Stored items:
• • • •

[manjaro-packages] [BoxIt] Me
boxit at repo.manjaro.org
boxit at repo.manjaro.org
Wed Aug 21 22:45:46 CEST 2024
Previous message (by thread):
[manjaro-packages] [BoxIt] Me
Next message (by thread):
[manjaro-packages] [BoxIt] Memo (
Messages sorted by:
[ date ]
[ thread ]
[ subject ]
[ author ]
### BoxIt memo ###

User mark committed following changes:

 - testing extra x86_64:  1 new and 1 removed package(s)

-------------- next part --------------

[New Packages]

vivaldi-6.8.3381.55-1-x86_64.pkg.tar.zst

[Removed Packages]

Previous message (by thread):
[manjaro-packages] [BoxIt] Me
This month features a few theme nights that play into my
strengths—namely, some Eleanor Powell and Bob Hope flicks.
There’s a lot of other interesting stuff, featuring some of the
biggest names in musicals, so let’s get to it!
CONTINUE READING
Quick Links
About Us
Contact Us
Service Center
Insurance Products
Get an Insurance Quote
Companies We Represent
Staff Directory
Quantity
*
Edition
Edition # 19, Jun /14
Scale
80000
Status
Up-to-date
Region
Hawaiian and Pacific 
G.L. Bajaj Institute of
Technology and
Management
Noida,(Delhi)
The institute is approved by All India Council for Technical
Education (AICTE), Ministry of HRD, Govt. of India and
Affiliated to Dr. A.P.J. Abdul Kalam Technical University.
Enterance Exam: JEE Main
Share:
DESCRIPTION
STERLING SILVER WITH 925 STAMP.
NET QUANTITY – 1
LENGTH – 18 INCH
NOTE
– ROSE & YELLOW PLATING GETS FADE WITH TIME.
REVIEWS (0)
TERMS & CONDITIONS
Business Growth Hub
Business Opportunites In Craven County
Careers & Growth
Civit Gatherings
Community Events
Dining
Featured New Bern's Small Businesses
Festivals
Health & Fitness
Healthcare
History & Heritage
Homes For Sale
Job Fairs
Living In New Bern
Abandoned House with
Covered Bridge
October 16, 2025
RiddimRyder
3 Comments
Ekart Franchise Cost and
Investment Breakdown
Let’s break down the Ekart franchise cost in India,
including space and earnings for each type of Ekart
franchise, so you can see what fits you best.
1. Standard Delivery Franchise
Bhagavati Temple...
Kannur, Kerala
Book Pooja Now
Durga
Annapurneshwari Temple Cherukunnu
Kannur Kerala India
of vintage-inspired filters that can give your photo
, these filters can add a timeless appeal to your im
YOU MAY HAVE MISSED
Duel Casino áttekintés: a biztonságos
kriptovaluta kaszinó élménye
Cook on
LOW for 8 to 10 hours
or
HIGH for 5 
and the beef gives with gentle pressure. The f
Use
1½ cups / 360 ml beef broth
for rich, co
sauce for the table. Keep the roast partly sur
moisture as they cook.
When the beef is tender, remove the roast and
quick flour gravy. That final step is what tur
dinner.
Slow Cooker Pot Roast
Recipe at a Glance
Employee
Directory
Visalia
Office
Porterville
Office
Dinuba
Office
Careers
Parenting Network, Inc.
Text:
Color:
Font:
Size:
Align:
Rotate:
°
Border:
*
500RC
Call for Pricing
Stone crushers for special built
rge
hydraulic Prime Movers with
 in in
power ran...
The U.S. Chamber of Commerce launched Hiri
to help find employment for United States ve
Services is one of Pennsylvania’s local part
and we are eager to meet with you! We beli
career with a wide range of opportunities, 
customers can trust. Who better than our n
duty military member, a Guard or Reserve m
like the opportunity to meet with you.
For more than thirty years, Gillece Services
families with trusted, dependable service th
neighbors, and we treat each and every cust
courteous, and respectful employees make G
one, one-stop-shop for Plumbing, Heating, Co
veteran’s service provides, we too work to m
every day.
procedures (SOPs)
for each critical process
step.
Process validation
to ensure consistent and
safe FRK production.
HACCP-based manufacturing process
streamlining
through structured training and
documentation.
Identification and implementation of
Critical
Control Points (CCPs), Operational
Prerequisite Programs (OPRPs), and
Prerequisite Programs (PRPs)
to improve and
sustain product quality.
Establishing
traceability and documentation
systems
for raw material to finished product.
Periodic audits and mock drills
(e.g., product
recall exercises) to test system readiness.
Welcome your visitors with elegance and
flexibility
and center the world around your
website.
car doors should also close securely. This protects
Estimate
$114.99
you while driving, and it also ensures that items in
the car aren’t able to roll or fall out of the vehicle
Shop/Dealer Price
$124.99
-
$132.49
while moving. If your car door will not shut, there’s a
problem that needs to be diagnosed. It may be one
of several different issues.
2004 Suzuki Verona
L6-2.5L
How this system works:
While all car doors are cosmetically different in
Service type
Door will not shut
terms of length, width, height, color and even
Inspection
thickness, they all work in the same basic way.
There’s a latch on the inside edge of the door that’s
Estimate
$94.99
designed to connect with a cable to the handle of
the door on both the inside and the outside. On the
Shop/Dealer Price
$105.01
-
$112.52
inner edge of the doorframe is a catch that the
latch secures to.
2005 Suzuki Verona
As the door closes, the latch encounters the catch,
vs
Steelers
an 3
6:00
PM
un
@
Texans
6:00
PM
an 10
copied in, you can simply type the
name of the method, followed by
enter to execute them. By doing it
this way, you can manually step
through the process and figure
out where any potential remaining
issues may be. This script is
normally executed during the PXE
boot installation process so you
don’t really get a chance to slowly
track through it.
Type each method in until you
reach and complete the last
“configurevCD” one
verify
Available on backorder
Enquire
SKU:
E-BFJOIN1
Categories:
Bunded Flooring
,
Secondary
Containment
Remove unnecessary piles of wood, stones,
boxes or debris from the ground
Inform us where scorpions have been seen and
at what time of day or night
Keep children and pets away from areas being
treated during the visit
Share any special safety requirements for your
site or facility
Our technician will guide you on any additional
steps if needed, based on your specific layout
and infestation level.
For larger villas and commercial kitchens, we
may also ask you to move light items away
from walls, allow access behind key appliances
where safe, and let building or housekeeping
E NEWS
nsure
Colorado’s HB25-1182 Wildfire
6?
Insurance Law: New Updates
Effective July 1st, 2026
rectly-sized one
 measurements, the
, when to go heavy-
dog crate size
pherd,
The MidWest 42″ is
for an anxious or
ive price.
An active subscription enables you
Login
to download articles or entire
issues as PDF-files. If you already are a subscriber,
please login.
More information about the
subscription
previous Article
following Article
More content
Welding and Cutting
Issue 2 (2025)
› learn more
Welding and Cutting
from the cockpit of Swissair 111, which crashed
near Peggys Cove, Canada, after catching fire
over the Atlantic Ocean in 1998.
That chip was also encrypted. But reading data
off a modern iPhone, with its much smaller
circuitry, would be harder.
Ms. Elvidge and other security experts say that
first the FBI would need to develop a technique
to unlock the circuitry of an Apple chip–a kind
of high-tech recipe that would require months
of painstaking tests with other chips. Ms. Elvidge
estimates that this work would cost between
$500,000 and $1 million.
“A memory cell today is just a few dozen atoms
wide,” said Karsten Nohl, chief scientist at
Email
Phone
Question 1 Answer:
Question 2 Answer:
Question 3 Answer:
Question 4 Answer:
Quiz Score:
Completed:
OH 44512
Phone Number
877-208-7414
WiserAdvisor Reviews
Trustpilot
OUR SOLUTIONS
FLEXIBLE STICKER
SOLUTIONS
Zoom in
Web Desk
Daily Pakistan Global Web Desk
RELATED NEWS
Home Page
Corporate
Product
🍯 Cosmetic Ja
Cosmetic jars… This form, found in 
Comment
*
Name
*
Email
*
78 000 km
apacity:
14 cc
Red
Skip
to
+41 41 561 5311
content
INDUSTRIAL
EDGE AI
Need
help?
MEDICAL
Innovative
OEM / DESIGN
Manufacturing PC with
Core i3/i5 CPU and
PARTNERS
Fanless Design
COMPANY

• • • •

Task item -
Pull out every line in the data above that has the word "away".

Response -
Keep children and pets away from areas being
may also ask you to move light items away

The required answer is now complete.